# McClintock - May 20th 2014 on Blu-ray



## Mike Edwards (Mar 10, 2011)

JOHN WAYNE AND MAUREEN O’HARA SPARKLE IN THE HILARIOUS WESTERN COMEDY

MCLINTOCK!



Scanned in 4K for the First Time, Raucous Classic Arrives on Blu-ray™ May 20, 2014 with Commentaries, Interviews and More 



HOLLYWOOD, Calif. – Legendary actor John Wayne demonstrates his comedic side in the uproarious Western classic MCLINTOCK! on Blu-ray May 20, 2014 from Paramount Home Media Distribution. Scanned in 4K for the first time, this official Batjac release presents “The Duke” at his two-fisted best with the beautiful, fiery Maureen O’Hara as the proverbial thorn in his side. The MCLINTOCK! Blu-ray also includes commentaries by Leonard Maltin, Frank Thompson, Maureen O’Hara, Stefanie Powers, Michael Pate, Michael Wayne and Andrew McLaglen, an introduction by Leonard Maltin, The Making of McLintock!, plus featurettes, a photo gallery and the theatrical trailer.

John Wayne stars as George Washington McLintock, a proud, defiant cattle baron whose daughter is due home from college. But G.W.’s happy reunion is tempered by the arrival of his headstrong wife (O’Hara), who recently left him. Verbal fireworks explode, slapstick pratfalls bloom…and the Wayne-O’Hara “reconciliation” culminates with the notorious “spanking” scene and the biggest mudhole brawl this side of the Mississippi in this wild, raucous and hilarious Western comedy!



MCLINTOCK! Blu-ray

The MCLINTOCK! Blu-ray will be presented in 1080p high definition with English 5.1 Dolby TrueHD, English Mono Dolby TrueHD, French 5.1 Dolby Digital, Spanish 5.1 Dolby Digital and Portuguese 5.1 Dolby Digital, as well as English, English SDH, French, Spanish and Portuguese subtitles.
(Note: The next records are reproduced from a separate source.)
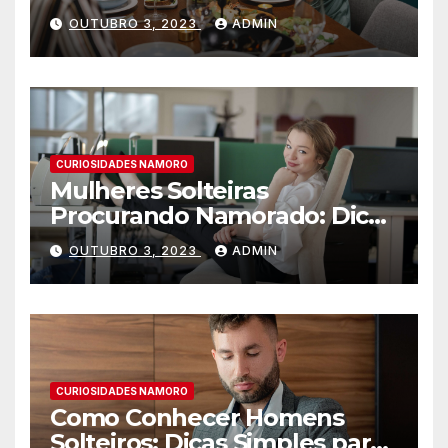
OUTUBRO 3, 2023
ADMIN
CURIOSIDADES NAMORO
Mulheres Solteiras
Procurando Namorado: Dicas
para Encontrar o Amor
OUTUBRO 3, 2023
ADMIN
CURIOSIDADES NAMORO
Como Conhecer Homens
Solteiros: Dicas Simples para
The disc includes the following:

· Feature film in high definition

· Introduction by Leonard Maltin

· Commentaries by Leonard Maltin, Frank Thompson,
Maureen O’Hara, Stefanie Powers, Michael Pate, Michael Wayne and Andrew McLaglen

· The Making of McLintock!

· The Corset: Don’t Leave Home Without One!

· 2-Minute Fight School

· Photo Gallery

· Theatrical Trailer (HD)





MCLINTOCK! Blu-ray

Street Date: May 20, 2014

SRP: $24.99 U.S.

Runtime: 127 minutes

U.S. Rating: Not Rated

Canadian Rating: PG


----------



## mechman (Feb 8, 2007)

One of my favorite John Wayne movies. :T


----------



## Mike Edwards (Mar 10, 2011)

mechman said:


> One of my favorite John Wayne movies. :T


mine as well. Olive Films already released it a year ago, but now that it's getting 4k remaster I'm hoping it will be a nice upgrade... glad I forgot to actually pick up the olive release


----------



## MartyM (Feb 1, 2014)

Also one of my favorite John Wayne movies. I already own this on DVD, so not sure I will purchase the Blu-ray, unless it has a ton of extras not on the DVD I own.


----------